3Qs: What coral bleaching in the Great Barrier Reef means for the world

Australia’s Great Barrier Reef is the largest coral ecosystem in the world. The country’s leading marine scientists surveyed 911 of its reefs by air, and last month reported that an alarming 93 percent of them had been bleached to some extent and that more than one third of them had experienced severe bleaching. “Coral bleaching is caused by a breakdown between the coral animal and the algae living inside its tissues,” explained Northeastern’s Steven Vollmer, associate professor in the College of Science. “Bleached corals look white because the coral host has either digested or expelled the algae that gives the coral its brownish color.” Bleaching, which is typically due to rising sea temperatures, can kill coral. It could lead, said Vollmer, “to the ocean’s equivalent of a rainforest with no trees.”

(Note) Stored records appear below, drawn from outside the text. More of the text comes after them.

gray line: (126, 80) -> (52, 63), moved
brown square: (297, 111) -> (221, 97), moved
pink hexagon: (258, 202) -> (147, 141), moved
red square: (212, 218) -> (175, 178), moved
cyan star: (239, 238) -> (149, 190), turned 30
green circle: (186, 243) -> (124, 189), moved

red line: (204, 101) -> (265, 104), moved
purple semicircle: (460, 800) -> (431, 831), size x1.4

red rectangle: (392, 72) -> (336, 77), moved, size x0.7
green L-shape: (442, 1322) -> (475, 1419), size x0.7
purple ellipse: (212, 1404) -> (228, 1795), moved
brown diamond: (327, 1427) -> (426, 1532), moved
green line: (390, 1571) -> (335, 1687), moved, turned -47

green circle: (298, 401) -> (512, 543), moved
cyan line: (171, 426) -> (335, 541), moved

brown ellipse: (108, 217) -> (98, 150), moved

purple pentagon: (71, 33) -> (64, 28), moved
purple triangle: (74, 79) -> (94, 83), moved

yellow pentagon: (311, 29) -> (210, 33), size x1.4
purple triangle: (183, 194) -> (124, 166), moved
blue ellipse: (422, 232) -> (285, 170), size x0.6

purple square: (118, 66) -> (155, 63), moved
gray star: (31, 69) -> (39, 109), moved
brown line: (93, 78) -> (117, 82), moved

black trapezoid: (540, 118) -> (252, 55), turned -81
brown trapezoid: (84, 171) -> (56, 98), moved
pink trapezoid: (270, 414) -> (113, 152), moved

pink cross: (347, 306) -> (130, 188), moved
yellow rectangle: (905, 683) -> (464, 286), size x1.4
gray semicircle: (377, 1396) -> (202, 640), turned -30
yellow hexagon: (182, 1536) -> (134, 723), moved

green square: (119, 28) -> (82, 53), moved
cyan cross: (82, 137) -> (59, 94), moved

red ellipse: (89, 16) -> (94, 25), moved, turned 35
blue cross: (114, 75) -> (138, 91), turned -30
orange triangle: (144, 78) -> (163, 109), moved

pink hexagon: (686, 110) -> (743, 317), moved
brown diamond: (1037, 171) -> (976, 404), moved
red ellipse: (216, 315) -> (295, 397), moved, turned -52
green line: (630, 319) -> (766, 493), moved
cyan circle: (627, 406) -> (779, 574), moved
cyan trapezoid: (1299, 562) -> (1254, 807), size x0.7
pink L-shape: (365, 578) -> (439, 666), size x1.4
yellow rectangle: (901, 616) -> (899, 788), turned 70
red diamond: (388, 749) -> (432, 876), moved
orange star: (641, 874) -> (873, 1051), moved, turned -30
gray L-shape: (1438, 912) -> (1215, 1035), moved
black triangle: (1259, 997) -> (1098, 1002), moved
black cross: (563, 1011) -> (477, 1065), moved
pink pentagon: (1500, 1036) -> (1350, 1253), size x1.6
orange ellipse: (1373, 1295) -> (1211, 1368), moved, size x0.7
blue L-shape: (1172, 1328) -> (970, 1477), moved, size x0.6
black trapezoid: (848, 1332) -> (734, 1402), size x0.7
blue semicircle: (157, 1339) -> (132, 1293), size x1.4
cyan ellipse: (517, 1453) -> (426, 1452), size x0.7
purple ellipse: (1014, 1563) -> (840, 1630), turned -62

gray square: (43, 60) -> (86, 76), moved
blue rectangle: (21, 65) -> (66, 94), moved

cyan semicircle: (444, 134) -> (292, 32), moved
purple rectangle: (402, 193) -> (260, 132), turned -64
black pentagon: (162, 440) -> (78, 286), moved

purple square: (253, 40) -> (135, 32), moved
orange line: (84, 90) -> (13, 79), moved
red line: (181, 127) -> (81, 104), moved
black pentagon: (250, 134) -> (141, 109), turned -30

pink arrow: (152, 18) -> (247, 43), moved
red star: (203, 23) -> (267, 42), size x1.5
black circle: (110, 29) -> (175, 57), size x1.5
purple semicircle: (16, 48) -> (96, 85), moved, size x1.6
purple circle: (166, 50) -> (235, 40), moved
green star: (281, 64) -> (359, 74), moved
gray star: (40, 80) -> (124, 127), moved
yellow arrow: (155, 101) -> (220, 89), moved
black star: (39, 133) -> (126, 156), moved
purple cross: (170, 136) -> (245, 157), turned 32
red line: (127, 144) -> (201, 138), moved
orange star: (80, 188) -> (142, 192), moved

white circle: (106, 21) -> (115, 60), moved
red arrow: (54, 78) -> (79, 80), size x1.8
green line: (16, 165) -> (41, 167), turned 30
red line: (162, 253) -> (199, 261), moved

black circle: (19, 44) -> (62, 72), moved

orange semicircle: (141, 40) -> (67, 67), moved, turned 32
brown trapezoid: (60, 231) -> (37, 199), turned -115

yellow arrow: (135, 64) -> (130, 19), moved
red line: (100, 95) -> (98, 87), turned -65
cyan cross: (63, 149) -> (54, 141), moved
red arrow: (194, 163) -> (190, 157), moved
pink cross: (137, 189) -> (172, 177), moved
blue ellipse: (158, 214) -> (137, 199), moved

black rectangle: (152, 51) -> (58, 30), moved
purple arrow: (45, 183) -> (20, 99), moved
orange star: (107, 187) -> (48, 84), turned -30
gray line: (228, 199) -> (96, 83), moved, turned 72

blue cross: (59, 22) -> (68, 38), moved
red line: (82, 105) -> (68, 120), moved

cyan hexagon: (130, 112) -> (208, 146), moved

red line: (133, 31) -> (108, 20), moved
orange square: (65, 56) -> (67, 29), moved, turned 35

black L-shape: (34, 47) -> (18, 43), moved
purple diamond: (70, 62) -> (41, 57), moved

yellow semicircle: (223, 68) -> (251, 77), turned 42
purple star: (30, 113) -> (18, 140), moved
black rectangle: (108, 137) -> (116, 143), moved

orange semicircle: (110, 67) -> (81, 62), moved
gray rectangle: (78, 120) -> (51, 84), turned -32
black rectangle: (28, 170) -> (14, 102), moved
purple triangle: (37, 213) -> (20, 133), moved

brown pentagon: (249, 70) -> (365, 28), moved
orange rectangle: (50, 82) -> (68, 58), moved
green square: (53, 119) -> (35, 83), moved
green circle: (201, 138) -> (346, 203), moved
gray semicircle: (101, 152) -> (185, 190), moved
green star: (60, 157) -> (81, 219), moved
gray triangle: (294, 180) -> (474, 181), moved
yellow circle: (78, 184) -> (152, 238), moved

We asked Vollmer, who teaches in the Panama segment of Northeastern’s Three Seas Program, how bleaching occurs, what it means for coral survival and the ecosystem as a whole, and why this year’s bleaching event—and its effect on the Great Barrier Reef—is so significant.

How does coral bleaching come about, and what does it mean for coral survival and, by extension, the ecosystem, including us?

The condition of bleaching can come from a variety of stressors, but it is typically associated with heat stress due to prolonged exposure to sea temperatures 2 to 3-plus degrees Celsius above seasonal highs. For example, where we work in Panama, warm is usually around 29 to 30.5 degrees Celsius, but we see corals become stressed and bleach when temperatures rise above 30.5 to 31 degrees Celsius or more for a couple of weeks. When the coral-algal symbiosis breaks down during bleaching, the coral’s survival is compromised because it gets up to 90 percent of its food—sugars—from its algae. So a bleached coral is basically starving to death. Some bleached corals can recover when conditions improve, but many die due to the stress. Coral reefs form when individual corals, called “polyps,” secrete calcium carbonate skeletons, so losing the corals means you basically lose the entire habitat. It would be the ocean’s equivalent of a rainforest with no trees. Coral reefs are important habitats throughout the tropics. Economically, they provide hundreds of millions of tourism dollars to communities worldwide, they sustain key fisheries and protect coastlines from storms, and their biodiversity is the source of hundreds of biopharmaceuticals.

What exactly is El Niño, and how does it contribute to coral bleaching?

El Niño was first described as a seawater warming event along the equator in the eastern to central Pacific. It is actually just one of three phases of a climate phenomenon called El Niño Southern Oscillation, or ENSO. We now know that El Niño impacts air and seawater temperatures as well as rainfall globally. During severe El Niño events like the one this year, as well as those in 1982-83 and 1997-98, we typically see much higher numbers of coral-bleaching events

Widespread bleaching has taken place before. Why is the situation now different, and what does it mean that the Great Barrier Reef is being affected?

Coral-reef scientists predicted that this severe El Niño was going to cause bleaching globally. Bleaching reports spanning the Caribbean, Pacific, and Indian oceans have been coming in steadily over the past year. My Three Seas class and I observed significant bleaching in our study sites on the Caribbean side of Panama this January. But the reports from marine biologist Terry Hughes’ group at Australia’s James Cook University documenting severe bleaching across the northern Great Barrier Reef caught many of us off guard because it is one of the world’s biggest and best reef ecosystems. We now are better able to predict severe El Niño events, and so more of us are looking for bleaching associated with it. But other factors make this year different as well. One of the most troubling predictions associated with global climate change is that we may be increasing the frequency and severity of El Niño —and thus bleaching—events beyond a point where corals could hope to recover.